Литмир - Электронная Библиотека
A
A

7. Alhucemas

Al fin la carretera se separa del Nekor y enfila hacia Axdir. Por toda esta zona, bastante llana, abundan las explotaciones agrarias de aspecto boyante. Se percibe la proximidad del mar y hay bastante tráfico. Rebasamos el desvío del aeropuerto, llamado sugestivamente "Cáfe du Rif". Alhucemas está cerca. Al fondo se divisa ya la bahía, y en ella el Peñón, esa delirante posesión española. Hemos decidido que mañana nos acercaremos por allí con más tiempo y menos cansancio. Ahora estamos tan agotados, después de toda la jornada trotando por las carreteras del Rif, que sólo queremos llegar al hotel cuanto antes. Por eso cruzamos Axdir sin detenernos. El pueblo, que se ha desarrollado mucho, no parece tener gran atractivo, salvo la parte que da hacia la costa, que también reservamos para mañana.

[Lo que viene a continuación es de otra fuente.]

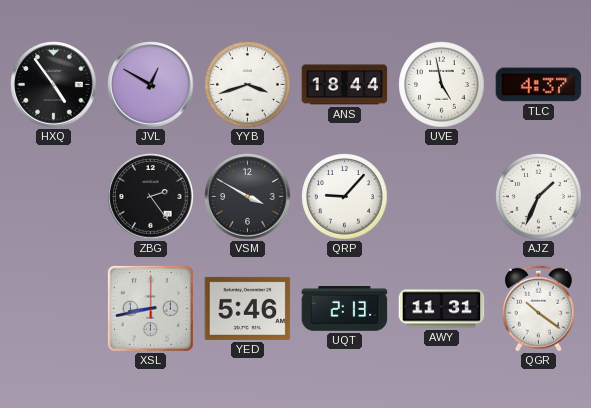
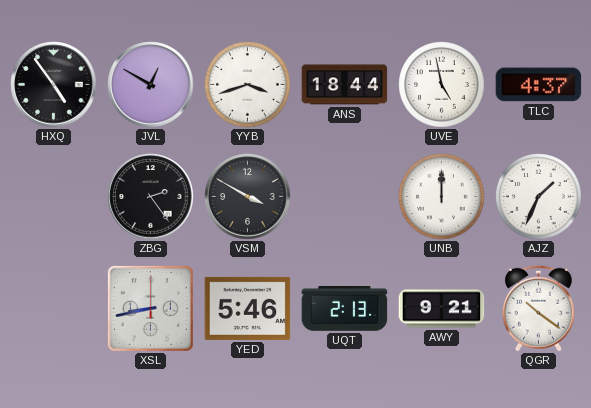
QRP: 9:07 -> none
UNB: none -> 12:00
AWY: 11:31 -> 9:21
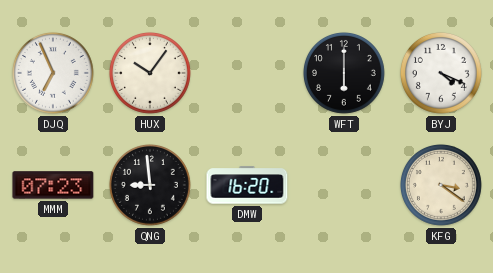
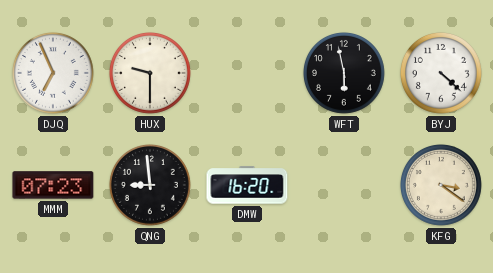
HUX: 10:06 -> 9:30
WFT: 6:00 -> 5:58
BYJ: 4:19 -> 4:22
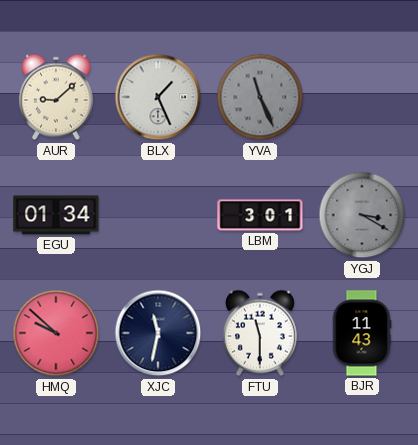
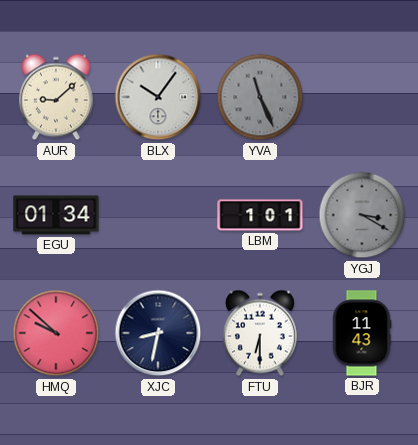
BLX: 1:26 -> 10:06
LBM: 3:01 -> 1:01
XJC: 11:32 -> 8:32
FTU: 11:30 -> 6:30
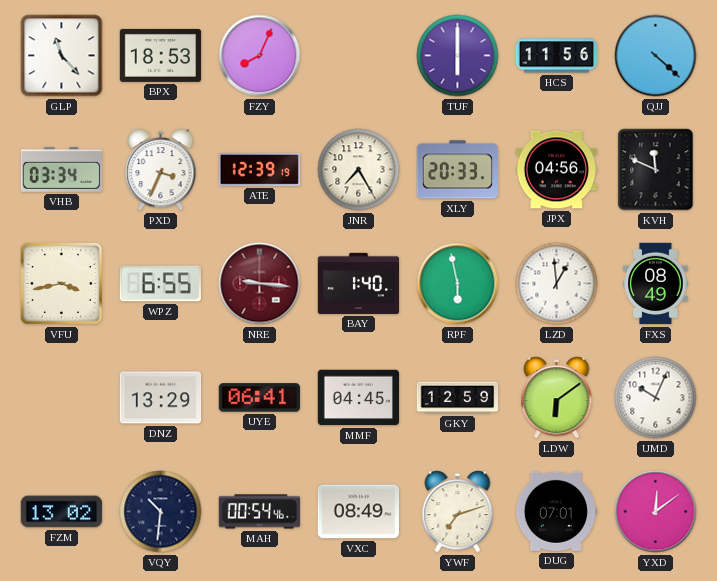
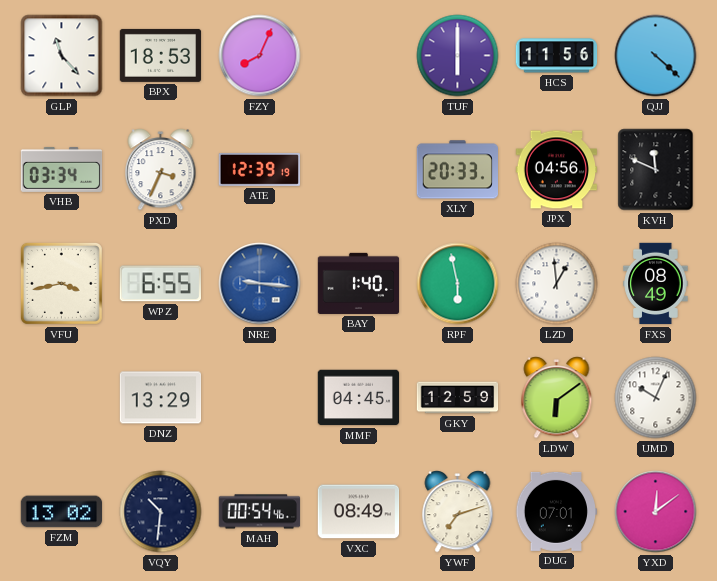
JNR: 7:25 -> none
NRE dial: burgundy -> blue
UYE: 06:41 -> none
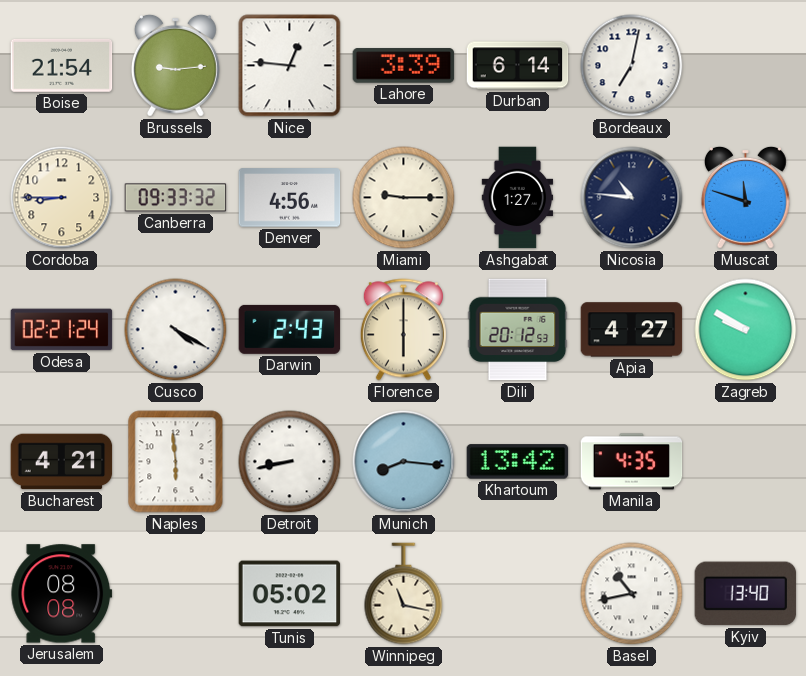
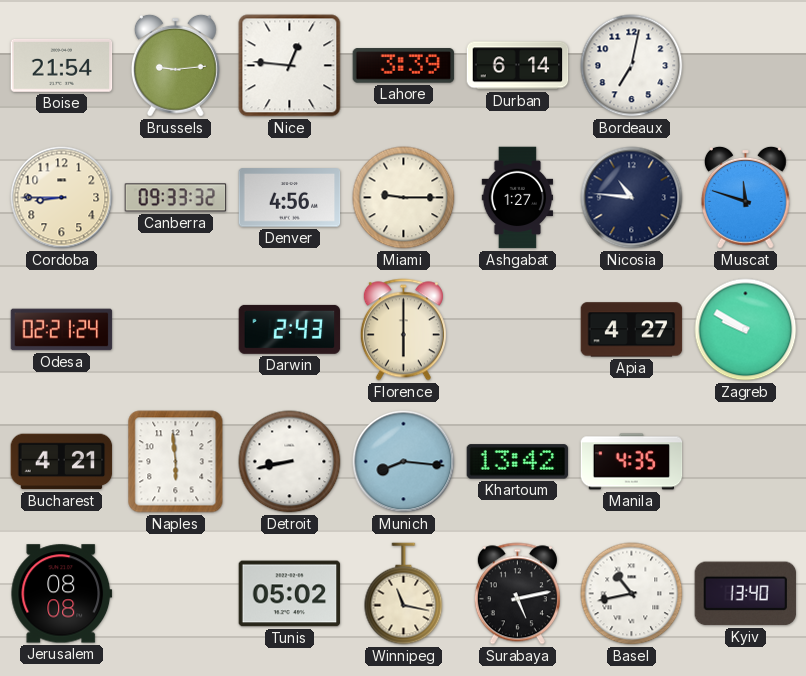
Cusco: 4:20 -> none
Dili: 20:12 -> none
Surabaya: none -> 5:13
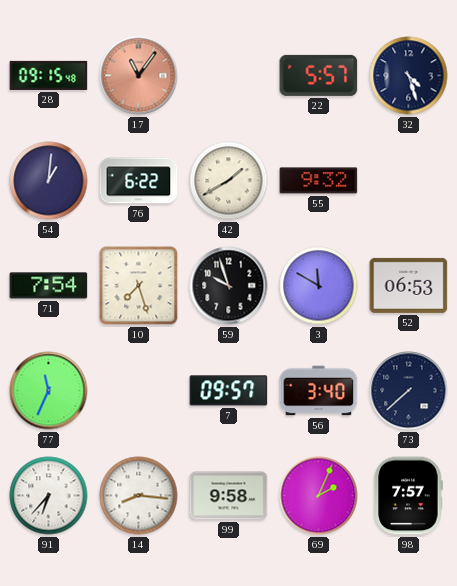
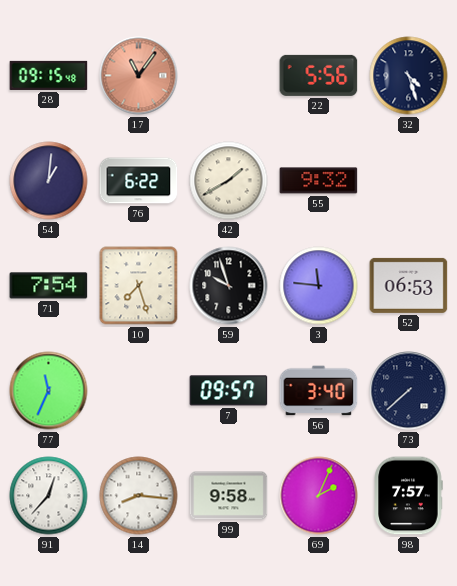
22: 5:57 -> 5:56
3: 11:50 -> 11:46
91: 6:37 -> 12:37
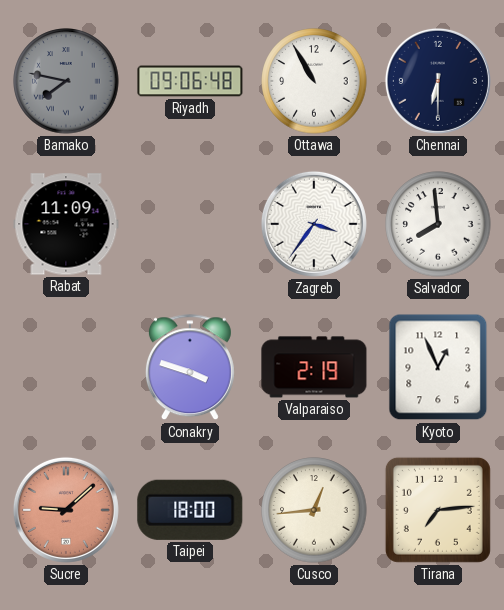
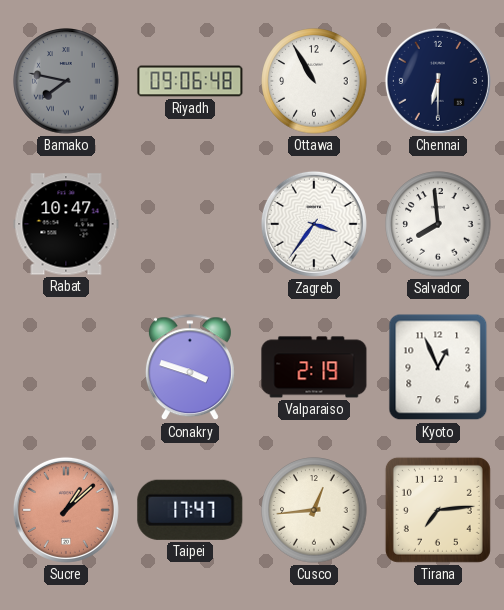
Rabat: 11:09 -> 10:47
Sucre: 9:08 -> 1:08
Taipei: 18:00 -> 17:47
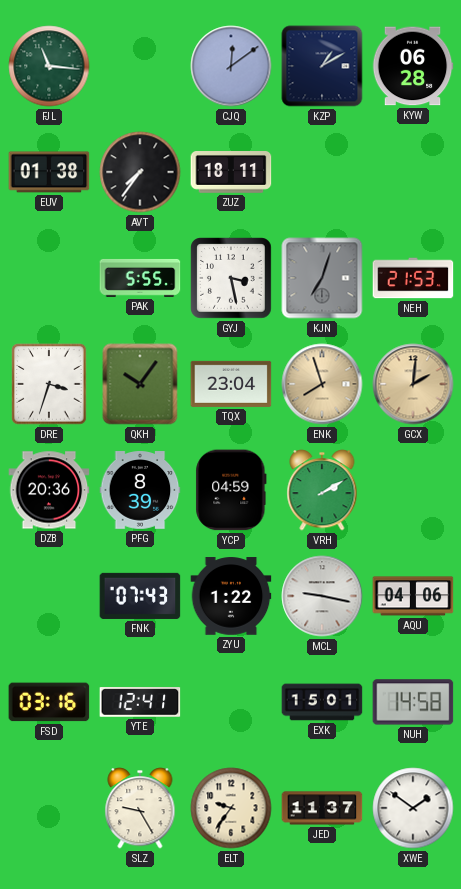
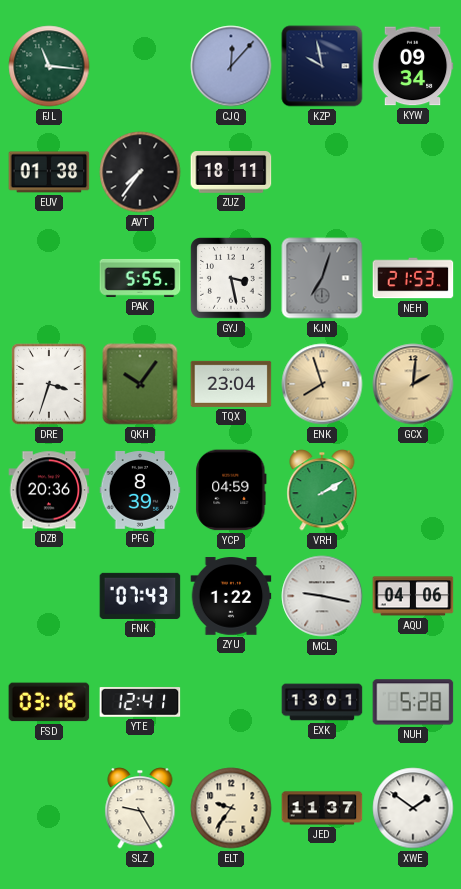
CJQ: 12:09 -> 12:07
KZP: 1:10 -> 9:58
KYW: 06:28 -> 09:34
EXK: 15:01 -> 13:01
NUH: 14:58 -> 5:28
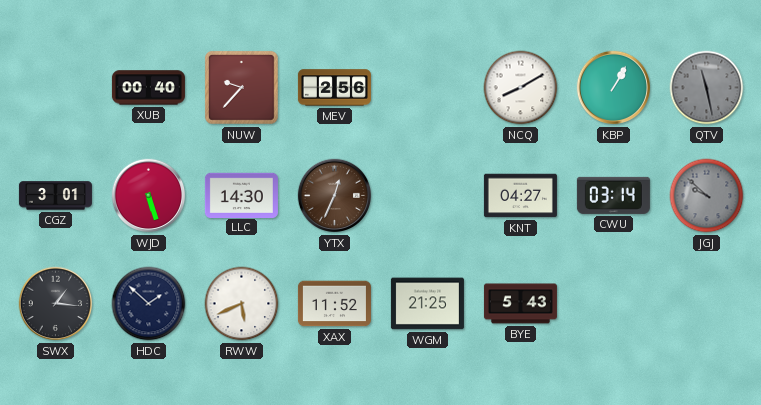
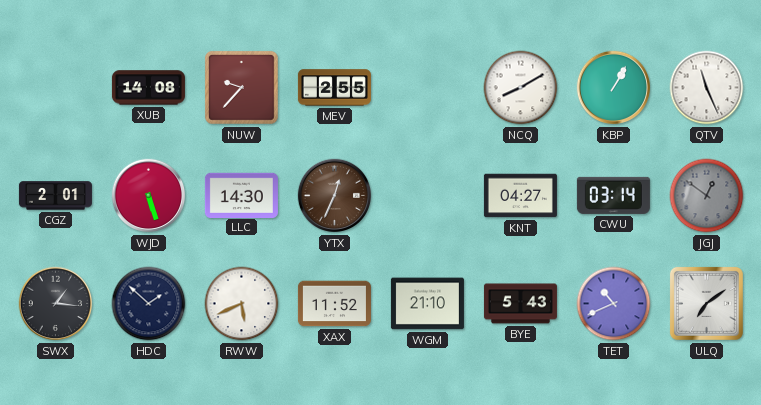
XUB: 00:40 -> 14:08
MEV: 2:56 -> 2:55
QTV: 11:28 -> 11:26
QTV dial: grey -> white
CGZ: 3:01 -> 2:01
JGJ: 9:52 -> 12:51
WGM: 21:25 -> 21:10
TET: none -> 10:41
ULQ: none -> 7:09
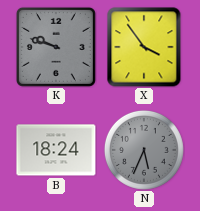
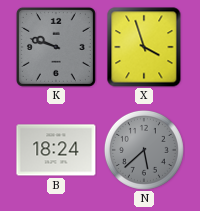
X: 3:54 -> 3:57
N: 5:34 -> 5:38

Pasado Axdir, la carretera se encarama al acantilado donde los españoles, después de tomar el reducto de Abd el-Krim, levantaron la ciudad que llamaron Villa Sanjurjo (en honor a uno de los militares que dirigieron el famoso desembarco). Hoy los marroquíes la llaman Al-Hoceima, nombre que nosotros hispanizaremos como Alhucemas. La ciudad se asienta sobre un relieve irregular, asomándose al filo mismo del acantilado. Es bastante grande, tiene la categoría de capital de provincia y esta tarde hay en ella muchísimo movimiento. De hecho, es la primera ciudad del Rif en la que nos vemos envueltos en un atasco en toda regla. A la entrada está el consabido letrero de bienvenida a los emigrantes, y por las matrículas advertimos en seguida que ellos son los responsables de esta actividad excepcional. La ciudad tiene el aire de un lugar de vacaciones, con todas las cafeterías abiertas y mucha gente que pasea relajada por las calles. Además de los emigrantes, Alhucemas es un destino apreciado para el turismo interior marroquí.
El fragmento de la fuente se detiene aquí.